Die meisten Anbieter von Online-Pflegekursen für Angehörigen stellen sehr ähnliche Informationen zur Verfügung und unterscheiden sich inhaltlich kaum. Allerdings kann es dennoch sehr sinnvoll sein, die verschiedenen Anbieter zu vergleichen. Es lohnt sich also für Pflegeangehörige, die Seiten der Organisationen zu besuchen und sich weitere Informationen zu den Angeboten und Inhalten einzuholen. Hilfreich kann neben dem Pflegekurs Vergleich im Netz auch die Meinung von befreundeten Angehörigen sein, die bereits einen solchen Kurs belegt haben. Sie können gut einschätzen, ob sie mit ihrem Kurs im Internet eher zufrieden oder unzufrieden waren.

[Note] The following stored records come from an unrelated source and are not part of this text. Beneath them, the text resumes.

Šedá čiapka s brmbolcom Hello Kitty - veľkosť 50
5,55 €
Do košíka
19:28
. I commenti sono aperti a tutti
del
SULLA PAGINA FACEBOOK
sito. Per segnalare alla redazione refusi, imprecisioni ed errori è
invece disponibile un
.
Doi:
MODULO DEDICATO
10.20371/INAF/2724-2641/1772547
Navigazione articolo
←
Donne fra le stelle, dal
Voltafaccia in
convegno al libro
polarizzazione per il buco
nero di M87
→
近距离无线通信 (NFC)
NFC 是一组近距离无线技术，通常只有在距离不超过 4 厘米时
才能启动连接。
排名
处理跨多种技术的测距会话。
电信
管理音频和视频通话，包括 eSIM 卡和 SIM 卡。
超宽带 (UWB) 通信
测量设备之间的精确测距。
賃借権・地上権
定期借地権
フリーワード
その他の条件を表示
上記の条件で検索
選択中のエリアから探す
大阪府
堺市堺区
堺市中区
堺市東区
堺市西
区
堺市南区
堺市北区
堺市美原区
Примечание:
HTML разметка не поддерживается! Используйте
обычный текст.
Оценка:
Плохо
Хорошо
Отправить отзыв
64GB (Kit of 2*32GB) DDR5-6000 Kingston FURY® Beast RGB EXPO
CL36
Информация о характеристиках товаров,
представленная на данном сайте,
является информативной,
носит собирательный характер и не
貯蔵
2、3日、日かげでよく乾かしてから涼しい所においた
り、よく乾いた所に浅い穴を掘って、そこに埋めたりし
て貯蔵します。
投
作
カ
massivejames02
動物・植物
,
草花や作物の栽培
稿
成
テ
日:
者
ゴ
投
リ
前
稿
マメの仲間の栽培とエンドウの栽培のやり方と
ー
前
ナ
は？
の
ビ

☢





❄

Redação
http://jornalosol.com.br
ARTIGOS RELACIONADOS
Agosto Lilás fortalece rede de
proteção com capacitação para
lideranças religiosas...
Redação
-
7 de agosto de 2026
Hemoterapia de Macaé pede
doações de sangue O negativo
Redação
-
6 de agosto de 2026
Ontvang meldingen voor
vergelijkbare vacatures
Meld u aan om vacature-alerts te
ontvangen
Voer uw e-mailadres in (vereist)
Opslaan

Fazit: flexibel und strukturiert

Wer in bewusst oder durch Schicksal in die Situation gerät, einen nahestehenden Menschen Zuhause zu pflegen, ist besonders zu Beginn schnell überfordert. Immerhin haben die meisten Angehörigen keinen pflegerischen Hintergrund und kommen somit schnell an die Belastungsgrenzen. In diesem Fall kann der Pflegekurs für Angehörige eine gute Möglichkeit sein, Ängste zu nehmen und die richtigen Informationen an die Hand zu bekommen. Nicht vergessen werden sollte dabei auch der psychologische Faktor. Die Pflege ist eine mental überaus belastende Sache – gerade, wenn es darum geht, die Liebsten zu pflegen. Mit der richtigen Unterstützung fühlt man sich automatisch auch stärker und stabiler für die Herausforderung. Zudem kann Stress abgebaut werden, da der Kurs digital jederzeit absolviert werden kann. So muss der Terminkalender nicht umgestellt werden, denn selbst am Abend gemütlich auf dem Sofa lassen sich die Inhalte abrufen.